I want to write more about this. I want to address some of the issues about which I've been reading. I want to question and to process, but the truth is that I'm feeling very sad and overwhelmed by much of what I've read this evening and not in a good place to be mindful/thoughtful/reflective/empathetic.

So I think that I will instead take myself to bed.

However, when I am in a better place emotionally I will revisit the so much-ness of this post.

24 June 2009

Why adoption?

Please describe your infertility problems.

The above sentence appears in one of the adoption applications that we have in the house. It is followed by the questions below:

Do you have a conclusive diagnosis of infertility?
Are you currently being treated for infertility?
Why do you wish to adopt a child? (Please explain in detail)

Here's the thing...We don't have an infertility problem...well, at least I don't think we do. We could be totally fertile or maybe we are infertile. Just don't know at this point because we've never actually attempted to conceive. And in that I guess Chris and I are likely quite different from many adoptive couples.

So, why adoption?

Why not try to conceive?

To start with - I'm 41, which automatically puts me into a higher-risk pregnancy category than a woman in her twenties or thirties. Even with the miracle of modern science and women having children well into their forties, there are more considerable risks for mother and child in these instances.

Additionally, I'm not exactly svelte. If I'm honest with myself I could stand to drop 40 or 50 pounds.
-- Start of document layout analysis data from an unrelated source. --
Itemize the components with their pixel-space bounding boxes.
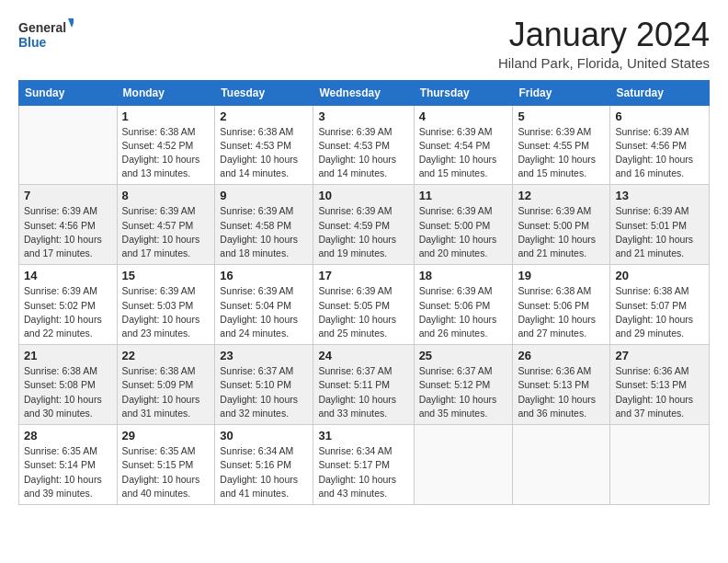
- header-cell-wednesday: Wednesday: [313, 80, 414, 105]
- day-info: Sunrise: 6:38 AM Sunset: 5:07 PM Dayligh…: [615, 284, 704, 340]
- calendar-cell: 2Sunrise: 6:38 AM Sunset: 4:53 PM Daylig…: [215, 105, 313, 185]
- calendar-cell: 27Sunrise: 6:36 AM Sunset: 5:13 PM Dayli…: [610, 345, 710, 425]
- day-info: Sunrise: 6:39 AM Sunset: 4:59 PM Dayligh…: [318, 204, 408, 260]
- header: General Blue January 2024 Hiland Park, F…: [18, 17, 710, 71]
- day-number: 29: [122, 429, 210, 442]
- header-row: SundayMondayTuesdayWednesdayThursdayFrid…: [19, 80, 710, 105]
- day-info: Sunrise: 6:39 AM Sunset: 5:04 PM Dayligh…: [220, 284, 308, 340]
- title-block: January 2024 Hiland Park, Florida, Unite…: [498, 17, 710, 71]
- page: General Blue January 2024 Hiland Park, F…: [0, 0, 728, 563]
- calendar-cell: [610, 425, 710, 505]
- header-cell-monday: Monday: [117, 80, 215, 105]
- day-info: Sunrise: 6:38 AM Sunset: 5:06 PM Dayligh…: [518, 284, 605, 340]
- day-number: 27: [615, 349, 704, 362]
- day-info: Sunrise: 6:39 AM Sunset: 5:06 PM Dayligh…: [419, 284, 508, 340]
- day-number: 2: [220, 109, 308, 123]
- day-info: Sunrise: 6:39 AM Sunset: 4:56 PM Dayligh…: [615, 125, 704, 181]
- calendar-cell: 19Sunrise: 6:38 AM Sunset: 5:06 PM Dayli…: [513, 265, 610, 345]
- day-number: 28: [24, 429, 112, 442]
- day-number: 3: [318, 109, 408, 123]
- day-number: 13: [615, 189, 704, 202]
- calendar-cell: 12Sunrise: 6:39 AM Sunset: 5:00 PM Dayli…: [513, 185, 610, 265]
- day-number: 10: [318, 189, 408, 202]
- calendar-cell: 18Sunrise: 6:39 AM Sunset: 5:06 PM Dayli…: [414, 265, 513, 345]
- day-number: 18: [419, 269, 508, 282]
- svg-text:General: General: [18, 20, 66, 35]
- day-info: Sunrise: 6:39 AM Sunset: 5:00 PM Dayligh…: [419, 204, 508, 260]
- calendar-cell: 28Sunrise: 6:35 AM Sunset: 5:14 PM Dayli…: [19, 425, 118, 505]
- calendar-cell: [513, 425, 610, 505]
- calendar-cell: 30Sunrise: 6:34 AM Sunset: 5:16 PM Dayli…: [215, 425, 313, 505]
- day-info: Sunrise: 6:39 AM Sunset: 5:00 PM Dayligh…: [518, 204, 605, 260]
- calendar-week-1: 1Sunrise: 6:38 AM Sunset: 4:52 PM Daylig…: [19, 105, 710, 185]
- day-number: 24: [318, 349, 408, 362]
- day-number: 25: [419, 349, 508, 362]
- day-info: Sunrise: 6:38 AM Sunset: 4:52 PM Dayligh…: [122, 125, 210, 181]
- day-number: 30: [220, 429, 308, 442]
- day-number: 5: [518, 109, 605, 123]
- day-number: 19: [518, 269, 605, 282]
- svg-text:Blue: Blue: [18, 35, 47, 50]
- day-info: Sunrise: 6:39 AM Sunset: 4:56 PM Dayligh…: [24, 204, 112, 260]
- day-info: Sunrise: 6:37 AM Sunset: 5:12 PM Dayligh…: [419, 364, 508, 420]
- calendar-cell: 23Sunrise: 6:37 AM Sunset: 5:10 PM Dayli…: [215, 345, 313, 425]
- day-number: 1: [122, 109, 210, 123]
- calendar-cell: 24Sunrise: 6:37 AM Sunset: 5:11 PM Dayli…: [313, 345, 414, 425]
- calendar-cell: 26Sunrise: 6:36 AM Sunset: 5:13 PM Dayli…: [513, 345, 610, 425]
- calendar-cell: 20Sunrise: 6:38 AM Sunset: 5:07 PM Dayli…: [610, 265, 710, 345]
- day-info: Sunrise: 6:37 AM Sunset: 5:10 PM Dayligh…: [220, 364, 308, 420]
- day-info: Sunrise: 6:39 AM Sunset: 5:03 PM Dayligh…: [122, 284, 210, 340]
- calendar-cell: 5Sunrise: 6:39 AM Sunset: 4:55 PM Daylig…: [513, 105, 610, 185]
- header-cell-friday: Friday: [513, 80, 610, 105]
- day-info: Sunrise: 6:38 AM Sunset: 5:09 PM Dayligh…: [122, 364, 210, 420]
- day-number: 12: [518, 189, 605, 202]
- calendar-week-5: 28Sunrise: 6:35 AM Sunset: 5:14 PM Dayli…: [19, 425, 710, 505]
- day-number: 6: [615, 109, 704, 123]
- calendar-cell: 25Sunrise: 6:37 AM Sunset: 5:12 PM Dayli…: [414, 345, 513, 425]
- day-number: 17: [318, 269, 408, 282]
- day-info: Sunrise: 6:38 AM Sunset: 5:08 PM Dayligh…: [24, 364, 112, 420]
- day-number: 23: [220, 349, 308, 362]
- calendar-cell: [19, 105, 118, 185]
- day-info: Sunrise: 6:34 AM Sunset: 5:16 PM Dayligh…: [220, 444, 308, 500]
- calendar-cell: 15Sunrise: 6:39 AM Sunset: 5:03 PM Dayli…: [117, 265, 215, 345]
- header-cell-sunday: Sunday: [19, 80, 118, 105]
- calendar-week-2: 7Sunrise: 6:39 AM Sunset: 4:56 PM Daylig…: [19, 185, 710, 265]
- calendar-cell: 6Sunrise: 6:39 AM Sunset: 4:56 PM Daylig…: [610, 105, 710, 185]
- day-info: Sunrise: 6:39 AM Sunset: 4:58 PM Dayligh…: [220, 204, 308, 260]
- calendar-cell: 11Sunrise: 6:39 AM Sunset: 5:00 PM Dayli…: [414, 185, 513, 265]
- day-number: 14: [24, 269, 112, 282]
- day-number: 8: [122, 189, 210, 202]
- day-info: Sunrise: 6:38 AM Sunset: 4:53 PM Dayligh…: [220, 125, 308, 181]
- calendar-cell: 17Sunrise: 6:39 AM Sunset: 5:05 PM Dayli…: [313, 265, 414, 345]
- day-number: 31: [318, 429, 408, 442]
- calendar-cell: 8Sunrise: 6:39 AM Sunset: 4:57 PM Daylig…: [117, 185, 215, 265]
- day-info: Sunrise: 6:39 AM Sunset: 4:57 PM Dayligh…: [122, 204, 210, 260]
- day-info: Sunrise: 6:37 AM Sunset: 5:11 PM Dayligh…: [318, 364, 408, 420]
- day-info: Sunrise: 6:39 AM Sunset: 4:55 PM Dayligh…: [518, 125, 605, 181]
- subtitle: Hiland Park, Florida, United States: [498, 55, 710, 71]
- calendar-cell: 14Sunrise: 6:39 AM Sunset: 5:02 PM Dayli…: [19, 265, 118, 345]
- calendar-cell: 29Sunrise: 6:35 AM Sunset: 5:15 PM Dayli…: [117, 425, 215, 505]
- calendar-cell: 22Sunrise: 6:38 AM Sunset: 5:09 PM Dayli…: [117, 345, 215, 425]
- calendar-cell: 1Sunrise: 6:38 AM Sunset: 4:52 PM Daylig…: [117, 105, 215, 185]
- calendar-table: SundayMondayTuesdayWednesdayThursdayFrid…: [18, 80, 710, 505]
- day-info: Sunrise: 6:39 AM Sunset: 5:05 PM Dayligh…: [318, 284, 408, 340]
- day-info: Sunrise: 6:39 AM Sunset: 4:53 PM Dayligh…: [318, 125, 408, 181]
- calendar-cell: 10Sunrise: 6:39 AM Sunset: 4:59 PM Dayli…: [313, 185, 414, 265]
- day-info: Sunrise: 6:36 AM Sunset: 5:13 PM Dayligh…: [518, 364, 605, 420]
- calendar-cell: 7Sunrise: 6:39 AM Sunset: 4:56 PM Daylig…: [19, 185, 118, 265]
- day-number: 15: [122, 269, 210, 282]
- main-title: January 2024: [498, 17, 710, 53]
- day-number: 16: [220, 269, 308, 282]
- day-number: 26: [518, 349, 605, 362]
- day-number: 4: [419, 109, 508, 123]
- day-info: Sunrise: 6:36 AM Sunset: 5:13 PM Dayligh…: [615, 364, 704, 420]
- svg-marker-2: [68, 18, 74, 28]
- header-cell-saturday: Saturday: [610, 80, 710, 105]
- logo-svg: General Blue: [18, 17, 74, 53]
- calendar-cell: 31Sunrise: 6:34 AM Sunset: 5:17 PM Dayli…: [313, 425, 414, 505]
- calendar-cell: 3Sunrise: 6:39 AM Sunset: 4:53 PM Daylig…: [313, 105, 414, 185]
- day-info: Sunrise: 6:35 AM Sunset: 5:14 PM Dayligh…: [24, 444, 112, 500]
- calendar-cell: 21Sunrise: 6:38 AM Sunset: 5:08 PM Dayli…: [19, 345, 118, 425]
I'd like to think that I'm "Rubenesque," but really I'm just overweight and as such my high-risk pregnancy status increases yet again.

Lastly, I take medication that is good for me, but would be not good for an unborn and/or nursing child. Taking myself off of my medication for the duration of a pregnancy and post-partum nursing period is certainly an option, but not a very good one. It would put me at risk for complications not only having to do with the pregnancy, but also as a result of the chronic condition for which I take the medication.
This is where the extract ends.